Вадим снял трубку и коротко что-то сказал, Кирилл толком не расслышал. Они быстро выбрались из машины, старшина, увидев их, отдал честь и вопросительно посмотрел на Вронского в форме майора милиции. Раздвигая любопытных, они прошли в подъезд и поднялись по узкой лестнице на третий этаж. Там тоже стоял милиционер. Он козырнул майору и предупредительно распахнул обитую коричневым дерматином дверь.
В квартире заканчивали свою работу криминалисты. Врач судебно-медицинской экспертизы сидел за столом и составлял заключение. Одновременно со вспышкой щелкал затвор фотоаппарата в руках эксперта. А на разобранном диване-кровати отрешенно лежала совсем юная девушка с заостренными красивыми чертами белого лица. Глаза у нее были закрыты, будто она только что уснула, рот чуть-чуть приоткрыт. Но в этой гипсовой неподвижности ее фигуры и лица, еще более подчеркиваемой оживлением спокойно работающих экспертов, притаилась смерть.

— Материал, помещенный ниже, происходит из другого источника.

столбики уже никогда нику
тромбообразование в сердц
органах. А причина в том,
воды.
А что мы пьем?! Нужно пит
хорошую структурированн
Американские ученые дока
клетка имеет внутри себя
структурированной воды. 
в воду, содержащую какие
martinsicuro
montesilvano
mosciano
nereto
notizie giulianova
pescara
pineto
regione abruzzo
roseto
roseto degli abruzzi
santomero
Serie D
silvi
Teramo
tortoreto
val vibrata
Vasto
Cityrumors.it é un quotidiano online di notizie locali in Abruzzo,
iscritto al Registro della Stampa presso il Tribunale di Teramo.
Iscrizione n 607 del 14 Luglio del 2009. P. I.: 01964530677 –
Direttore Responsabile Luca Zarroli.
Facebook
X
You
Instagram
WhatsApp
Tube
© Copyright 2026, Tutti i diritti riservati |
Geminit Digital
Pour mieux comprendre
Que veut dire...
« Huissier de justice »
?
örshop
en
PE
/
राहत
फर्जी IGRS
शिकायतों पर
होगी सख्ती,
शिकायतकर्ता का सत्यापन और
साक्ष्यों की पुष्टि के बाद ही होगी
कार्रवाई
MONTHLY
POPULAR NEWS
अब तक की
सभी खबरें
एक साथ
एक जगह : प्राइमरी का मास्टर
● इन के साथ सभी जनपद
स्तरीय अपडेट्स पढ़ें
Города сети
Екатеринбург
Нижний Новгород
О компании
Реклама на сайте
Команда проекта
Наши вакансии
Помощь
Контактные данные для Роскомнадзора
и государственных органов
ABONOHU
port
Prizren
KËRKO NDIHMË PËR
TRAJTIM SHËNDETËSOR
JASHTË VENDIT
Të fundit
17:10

Оторвавшись от бумаг, врач взглянул на Вадима и коротко констатировал:
- Смерть наступила примерно в девятнадцать часов от большой дозы сильнодействующего снотворного.

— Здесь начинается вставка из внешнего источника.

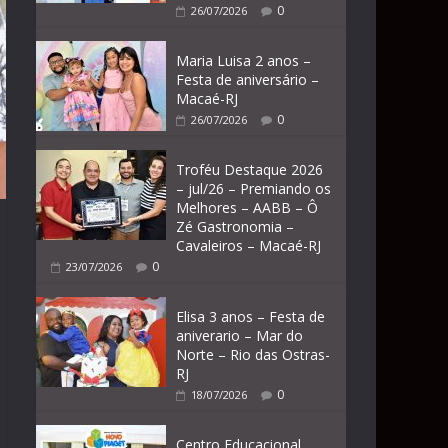
0
26/07/2026
Maria Luisa 2 anos –
Festa de aniversário –
Macaé-RJ
0
26/07/2026
Troféu Destaque 2026
– jul/26 – Premiando os
Melhores – AABB – Ô
Zé Gastronomia –
Cavaleiros – Macaé-RJ
0
23/07/2026
Elisa 3 anos – Festa de
aniverario – Mar do
Norte – Rio das Ostras-
RJ
0
18/07/2026
Centro Educacional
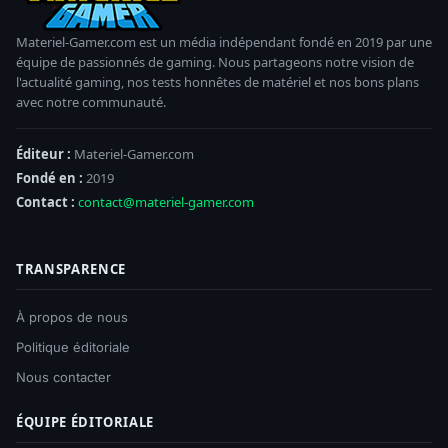
Materiel-Gamer.com est un média indépendant fondé en 2019 par une
équipe de passionnés de gaming. Nous partageons notre vision de
l'actualité gaming, nos tests honnêtes de matériel et nos bons plans
avec notre communauté.
Éditeur :
Materiel-Gamer.com
Fondé en :
2019
Contact :
contact@materiel-gamer.com
TRANSPARENCE
À propos de nous
Politique éditoriale
Nous contacter
ÉQUIPE ÉDITORIALE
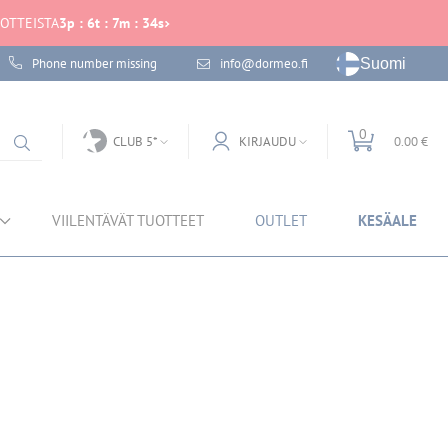
UOTTEISTA
3
p
:
6
t
:
7
m
:
33
s
Suomi
Phone number missing
info@dormeo.fi
0
CLUB 5*
KIRJAUDU
0.00 €
VIILENTÄVÄT TUOTTEET
OUTLET
KESÄALE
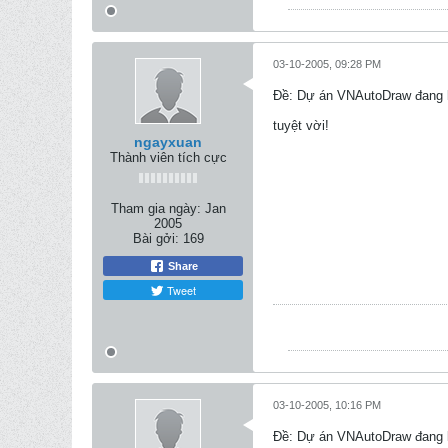
03-10-2005, 09:28 PM
Ðề: Dự án VNAutoDraw đang k
tuyệt vời!
ngayxuan
Thành viên tích cực
Tham gia ngày:
Jan
2005
Bài gởi:
169
Share
Tweet
03-10-2005, 10:16 PM
Ðề: Dự án VNAutoDraw đang k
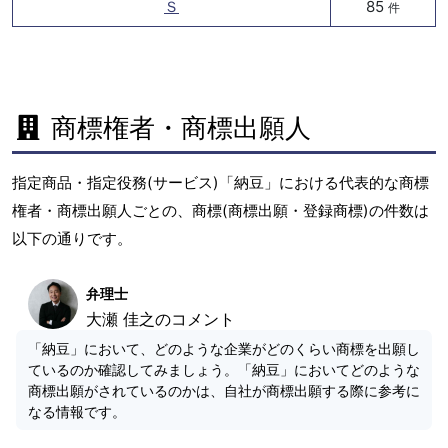
Ｓ
85
件
商標権者・商標出願人
指定商品・指定役務(サービス)「納豆」における代表的な商標
権者・商標出願人ごとの、商標(商標出願・登録商標)の件数は
以下の通りです。
弁理士
大瀬 佳之のコメント
「納豆」において、どのような企業がどのくらい商標を出願し
ているのか確認してみましょう。「納豆」においてどのような
商標出願がされているのかは、自社が商標出願する際に参考に
なる情報です。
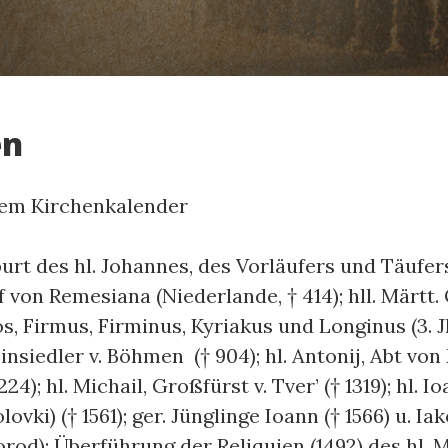
en
dem Kirchenkalender
rt des hl. Johannes, des Vorläufers und Täufers
f von Remesiana (Niederlande, † 414); hll. Märtt.
s, Firmus, Firminus, Kyriakus und Longinus (3. Jh
insiedler v. Böhmen († 904); hl. Antonij, Abt vo
24); hl. Michail, Großfürst v. Tver’ († 1319); hl. 
ovki) († 1561); ger. Jünglinge Ioann († 1566) u. Iako
rod); Überführung der Reliquien (1492) des hl. 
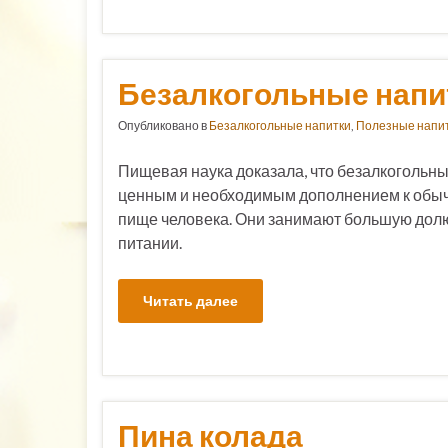
Безалкогольные напит
Опубликовано в
Безалкогольные напитки
,
Полезные напи
Пищевая наука доказала, что безалкогольны
ценным и необходимым дополнением к обы
пище человека. Они занимают большую дол
питании.
Читать далее
Пина колада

Кирилл машинально взглянул на часы: еще два с половиной часа назад эта красивая девушка была жива... Только сейчас из соседней комнаты донеслись до него приглушенные рыдания. Стоя на коленях на полу и уткнувшись лицом в сиденье кресла, плакала, судя по фигуре, еще довольно молодая женщина. Пепельные волосы в беспорядке рассыпались по плечам, креслу. Больше из родственников никого в квартире не было.

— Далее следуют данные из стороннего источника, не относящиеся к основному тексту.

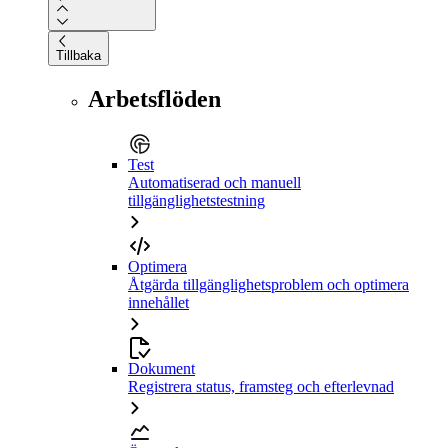
Tillbaka
Arbetsflöden
Test
Automatiserad och manuell
tillgänglighetstestning
Optimera
Åtgärda tillgänglighetsproblem och optimera
innehållet
Dokument
Registrera status, framsteg och efterlevnad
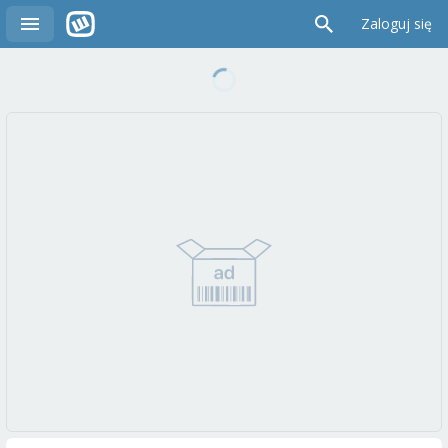
Zaloguj się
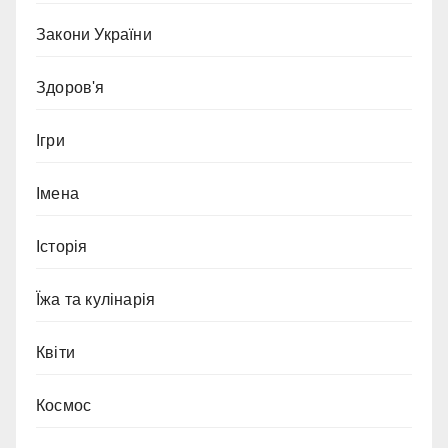
Закони України
Здоров'я
Ігри
Імена
Історія
Їжа та кулінарія
Квіти
Космос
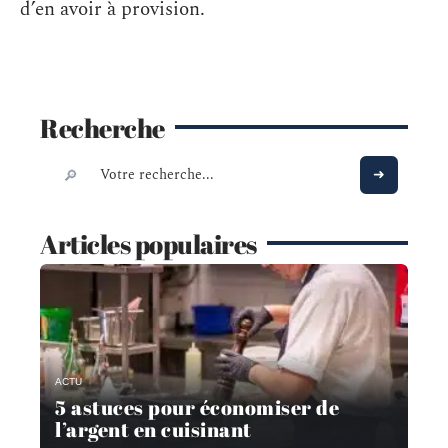
d’en avoir à provision.
Recherche
Articles populaires
ACTU
5 astuces pour économiser de
l’argent en cuisinant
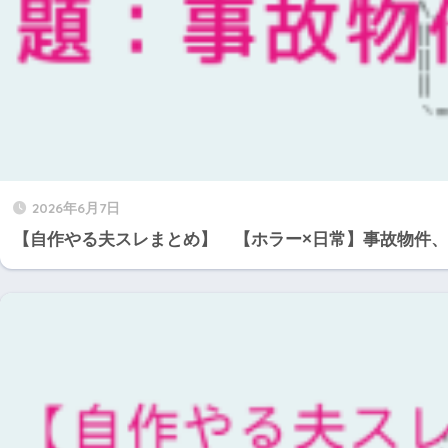
2026年6月7日
【自作やる夫スレまとめ】 【ホラー×日常】事故物件、た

Поймав вопросительный взгляд Кирилла, Вадим подозвал его к столу и глазами показал на чистую раскрытую тетрадь. Крупно и размашисто на листе в клетку было написано: "Том..." И двумя чертами зачеркнуто. Ниже: "В смерти моей прошу никого не винить". И все, больше ни строки, не было даже подписи.
Кирилл знал, что ни до чего нельзя дотрагиваться, отпечатки пальцев и все такое, но желание взять в руки эту толстую тетрадь в коричневой клеенчатой обложке было очень сильным. Казалось, что там внутри что-то существенно важное скрывается, сама тайна...
- Ну что ты скажешь? - негромко спросил Вадим, рассматривая труп девушки.
- Том... это, вероятно, имя подруги? Тамары? - взглянул на него Кирилл.
-Все может быть, - неопределенно ответил Вадим и, нагнувшись, поднял с пола двухкопеечную монету, Кирилл подумал, что он тоже приобщит ее к вещественным уликам, но тот небрежно положил монету на край стола.